AAAA Records in Shared Hosting
If you would like to set up a new AAAA record for any domain or subdomain hosted inside your shared hosting account, it is not going to take you more than a few basic steps to do that. Our in-house built Hepsia Control Panel is rather intuitive to use and it'll permit you to set up or edit every record easily. When you log in and visit the DNS Records section, where you can find all existing records for your domain addresses and subdomains, you'll just have to click the "New" button, pick AAAA from a small drop-down options menu in the pop-up that will show up, input or paste the required IPv6 address and save the modification - it's as simple as that. The new record shall be fully active within a maximum of an hour and the hostname you have created it for shall start opening whatever content you have with the other provider. If necessary, you will also be able to modify the TTL (Time To Live) value, which indicates the time in seconds that the new record will be working after you eventually modify it to something different or you simply erase it.

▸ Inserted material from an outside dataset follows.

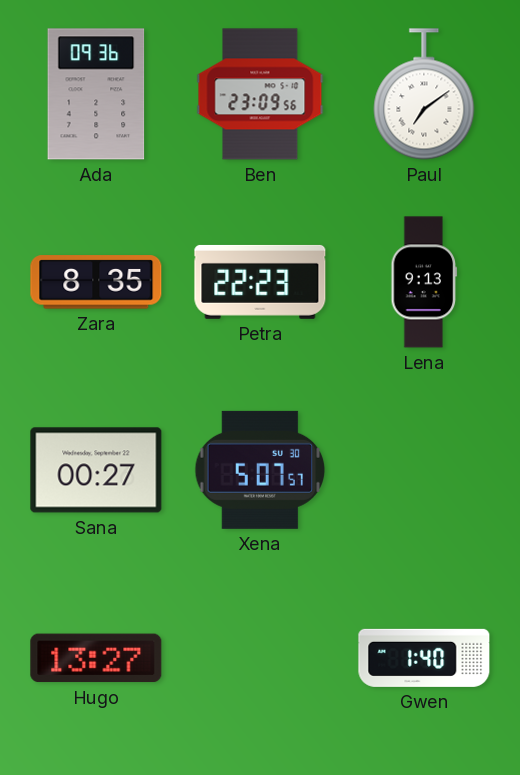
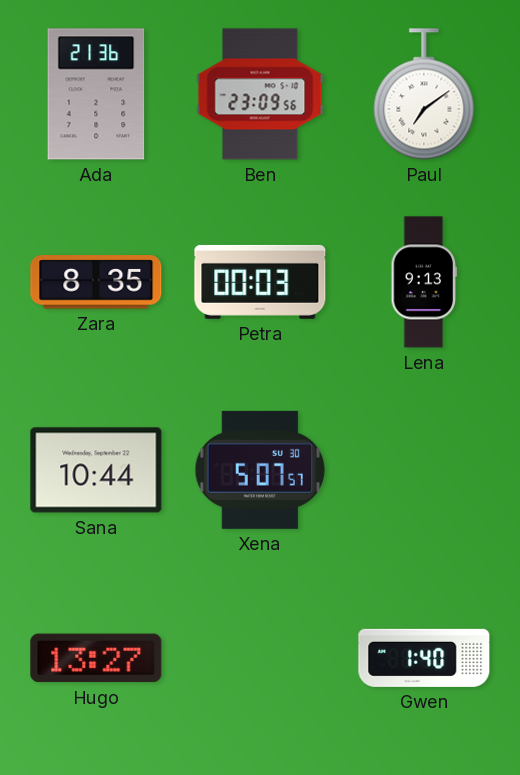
Ada: 09:36 -> 21:36
Petra: 22:23 -> 00:03
Sana: 00:27 -> 10:44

AAAA Records in Semi-dedicated Hosting
Setting up a new AAAA record is quite easy with our user-friendly Hepsia hosting Control Panel, so if you host a domain in a semi-dedicated server account from our company and you want such a record either for it or for a subdomain which you have created under it, you will be able to create it in just a few simple steps and without any hassle. Hepsia includes a section dedicated to the DNS records of your domain addresses where you can find all current records or set up new ones with several clicks. All it takes to achieve that is to pick the domain/subdomain that you would like to change, choose AAAA for the type from a drop-down menu and enter the actual record i.e. the IPv6 address which the other provider has given you. Within an hour after you save the modification, the new record is going to propagate world-wide and your domain address will start pointing to the third-party web server. If they require it, you can even modify the TTL value, which indicates the time this record is going to be functioning with its present value before a new one takes over if you make any changes in the future.